- Author(s): @yousukseung
- Approver: @markdroth
- Status: Implemented
- Implemented in: C-core, Java, Go
- Last updated: 2023-04-17
- Discussion at: https://groups.google.com/g/grpc-io/c/p18GXTlDapM
This document proposes a design for a new load balancing policy weighted_round_robin
. This policy supports client-side weighted round robin load balancing. Unlike grpclb
which follows the look-aside model, weighted_round_robin
is client-side and requires direct load reporting from backends to clients. The policy supports either per-call or periodic out-of-band load reporting per gRFC A51. The client computes and tracks the weight of subchannels and performs weighted round-robin channel selection. The design also proposes to support weighted_round_robin
as a custom load balancing policy in xDS as proposed in gRFC A52.
Currently, gRPC does not have any first-class support for weighted round robin load balancing. It can be done in a somewhat cumbersome way with the existing round_robin
LB policy, by including a given address multiple times in the address list. This mechanism can be used with the legacy grpclb protocol, where the control plane can centrally collect backend metrics from the endpoints and compute weights for load balancing based on those metrics. However, this approach requires a lot of machinery.
As part of the effort to move away from grpclb
, we will now provide first-class weighted round robin functionality via a new client-side LB policy called weighted_round_robin
. Instead of depending on centralized backend metric collection, this LB policy will obtain the backend metrics directly from the endpoints using the mechanism described in gRFC A51, which it will use to compute the endpoint weights.
Introduce a new LB policy weighted_round_robin
. This policy implements client-side load balancing with direct load reports from backends. Either per-call or periodic out-of-band (OOB) load reporting is active at a time where per-call is the default. The policy is otherwise largely a superset of the existing policy round_robin
.
The weighted_round_robin
LB policy config will be as follows.
message LoadBalancingConfig {
oneof policy {
WeightedRoundRobinLbConfig weighted_round_robin = 20 [json_name = "weighted_round_robin"];
}
}
message WeightedRoundRobinLbConfig {
// Whether to enable out-of-band utilization reporting collection from
// the endpoints. By default, per-request utilization reporting is used.
google.protobuf.BoolValue enable_oob_load_report = 1;
// Load reporting interval to request from the server. Note that the
// server may not provide reports as frequently as the client requests.

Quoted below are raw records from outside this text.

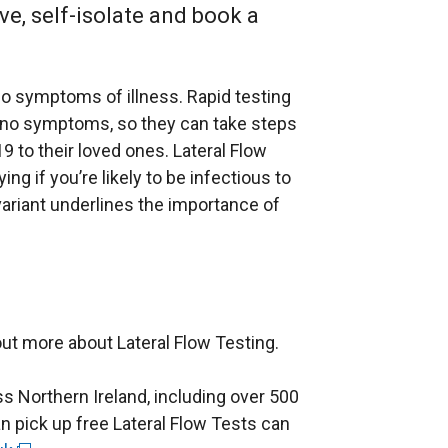
ive, self-isolate and book a
p
e
n
o symptoms of illness. Rapid testing
s
e no symptoms, so they can take steps
i
 to their loved ones. Lateral Flow
n
ying if you’re likely to be infectious to
a
ariant underlines the importance of
n
e
w
w
i
out more about Lateral Flow Testing.
n
d
ss Northern Ireland, including over 500
o
pick up free Lateral Flow Tests can
w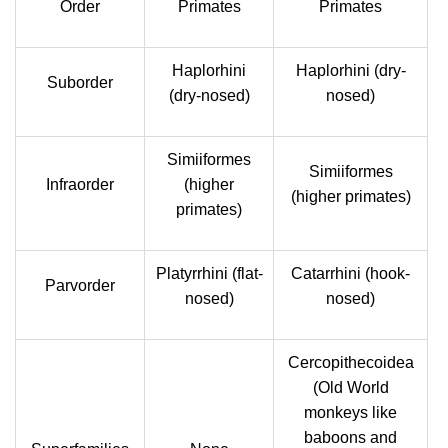
Order
Primates
Primates
Haplorhini
Haplorhini (dry-
Suborder
(dry-nosed)
nosed)
Simiiformes
Simiiformes
Infraorder
(higher
(higher primates)
primates)
Platyrrhini (flat-
Catarrhini (hook-
Parvorder
nosed)
nosed)
Cercopithecoidea
(Old World
monkeys like
baboons and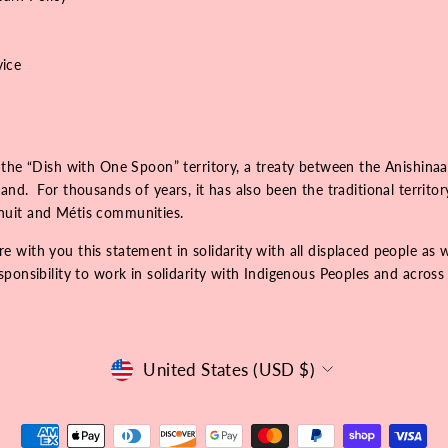
vice
 the “Dish with One Spoon” territory, a treaty between the Anishinaa
nd. For thousands of years, it has also been the traditional territo
Inuit and Métis communities.
 with you this statement in solidarity with all displaced people as 
onsibility to work in solidarity with Indigenous Peoples and across r
Currency
United States (USD $)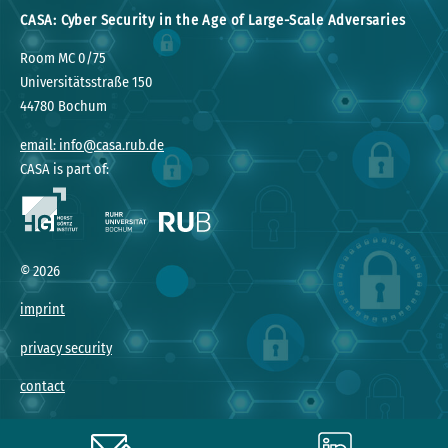
CASA: Cyber Security in the Age of Large-Scale Adversaries
Room MC 0/75
Universitätsstraße 150
44780 Bochum
email: info@casa.rub.de
CASA is part of:
©
2026
imprint
privacy security
contact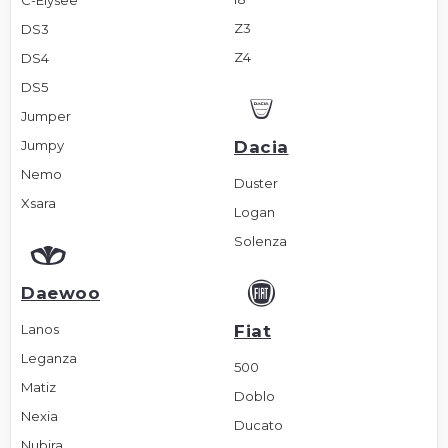
C-Elysee
Z3
DS3
Z4
DS4
DS5
Jumper
Jumpy
Dacia
Nemo
Duster
Xsara
Logan
Solenza
Daewoo
Lanos
Fiat
Leganza
500
Matiz
Doblo
Nexia
Ducato
Nubira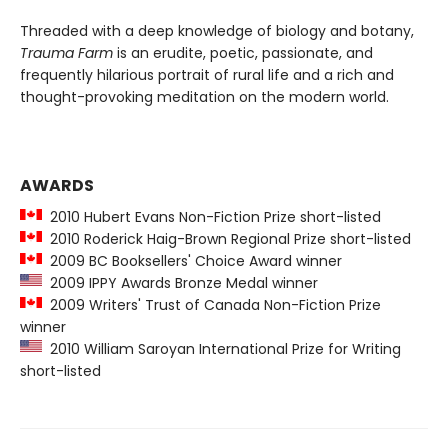
Threaded with a deep knowledge of biology and botany,
Trauma Farm
is an erudite, poetic, passionate, and
frequently hilarious portrait of rural life and a rich and
thought-provoking meditation on the modern world.
AWARDS
2010 Hubert Evans Non-Fiction Prize short-listed
2010 Roderick Haig-Brown Regional Prize short-listed
2009 BC Booksellers' Choice Award winner
2009 IPPY Awards Bronze Medal winner
2009 Writers' Trust of Canada Non-Fiction Prize
winner
2010 William Saroyan International Prize for Writing
short-listed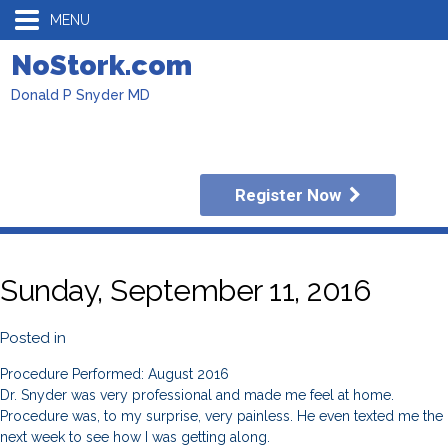
MENU
NoStork.com
Donald P Snyder MD
Register Now
Sunday, September 11, 2016
Posted in
Procedure Performed: August 2016
Dr. Snyder was very professional and made me feel at home.
Procedure was, to my surprise, very painless. He even texted me the
next week to see how I was getting along.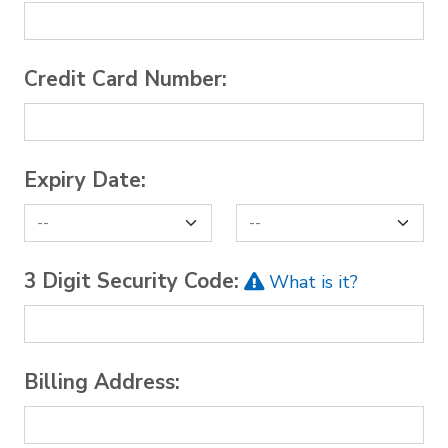
Credit Card Number:
Expiry Date:
3 Digit Security Code:
What is it?
Billing Address: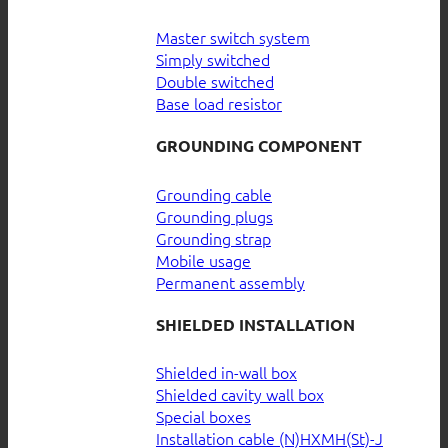
Master switch system
Simply switched
Double switched
Base load resistor
GROUNDING COMPONENT
Grounding cable
Grounding plugs
Grounding strap
Mobile usage
Permanent assembly
SHIELDED INSTALLATION
Shielded in-wall box
Shielded cavity wall box
Special boxes
Installation cable (N)HXMH(St)-J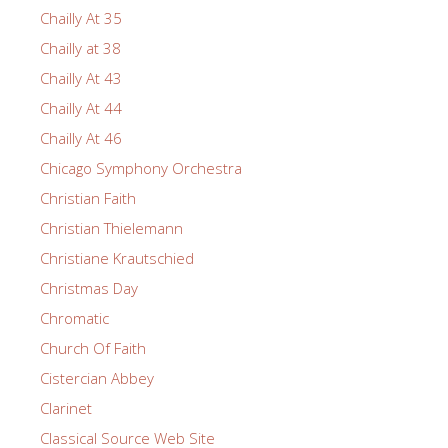
Chailly At 35
Chailly at 38
Chailly At 43
Chailly At 44
Chailly At 46
Chicago Symphony Orchestra
Christian Faith
Christian Thielemann
Christiane Krautschied
Christmas Day
Chromatic
Church Of Faith
Cistercian Abbey
Clarinet
Classical Source Web Site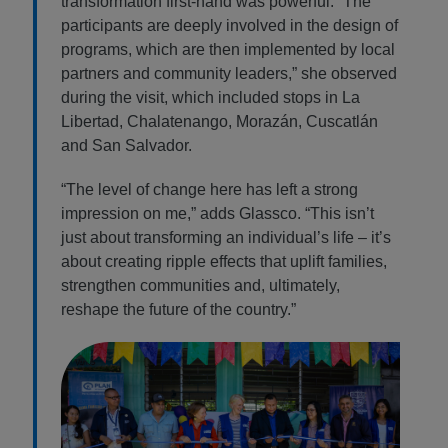
transformation first-hand was powerful. “The
participants are deeply involved in the design of
programs, which are then implemented by local
partners and community leaders,” she observed
during the visit, which included stops in La
Libertad, Chalatenango, Morazán, Cuscatlán
and San Salvador.
“The level of change here has left a strong
impression on me,” adds Glassco. “This isn’t
just about transforming an individual’s life – it’s
about creating ripple effects that uplift families,
strengthen communities and, ultimately,
reshape the future of the country.”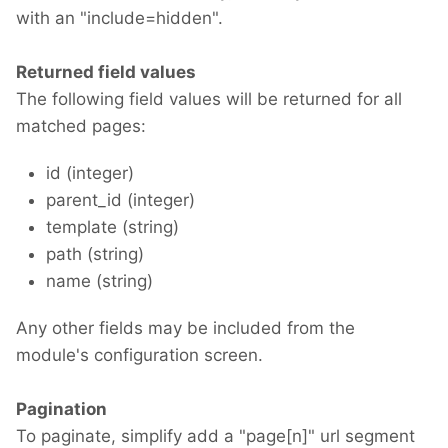
with an "include=hidden".
Returned field values
The following field values will be returned for all
matched pages:
id (integer)
parent_id (integer)
template (string)
path (string)
name (string)
Any other fields may be included from the
module's configuration screen.
Pagination
To paginate, simplify add a "page[n]" url segment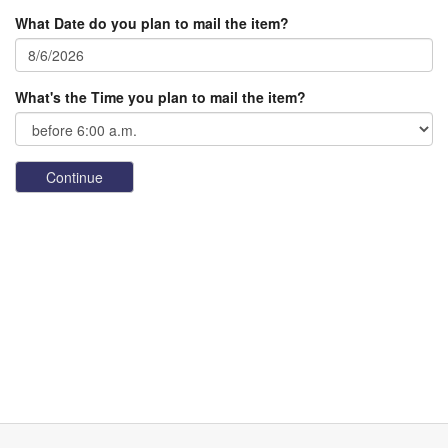
What Date do you plan to mail the item?
What's the Time you plan to mail the item?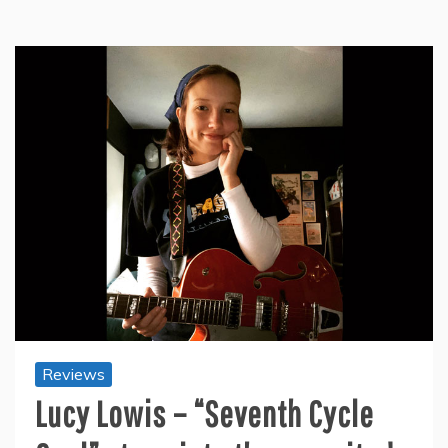
Reviews
Lucy Lowis – “Seventh Cycle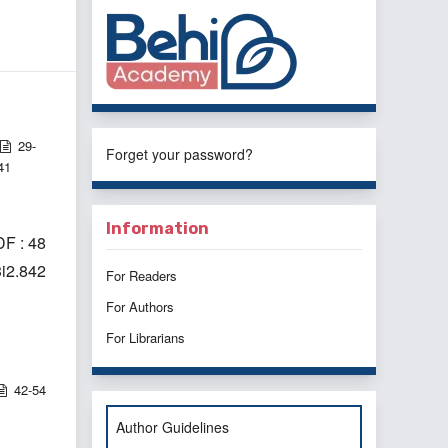
29-
Forget your password?
41
Information
F : 48
3i2.842
For Readers
For Authors
For Librarians
42-54
Author Guidelines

// Used only when enable_oob_load_report is true. Default is 10 seconds.
google.protobuf.Duration oob_reporting_period = 2;
// A given endpoint must report load metrics continuously for at least
// this long before the endpoint weight will be used. This avoids
// churn when the set of endpoint addresses changes. Takes effect
// both immediately after we establish a connection to an endpoint and
// after weight_expiration_period has caused us to stop using the most
// recent load metrics. Default is 10 seconds.
google.protobuf.Duration blackout_period = 3;
// If a given endpoint has not reported load metrics in this long,
// then we stop using the reported weight. This ensures that we do
// not continue to use very stale weights. Once we stop using a stale
// value, if we later start seeing fresh reports again, the
// blackout_period applies. Defaults to 3 minutes.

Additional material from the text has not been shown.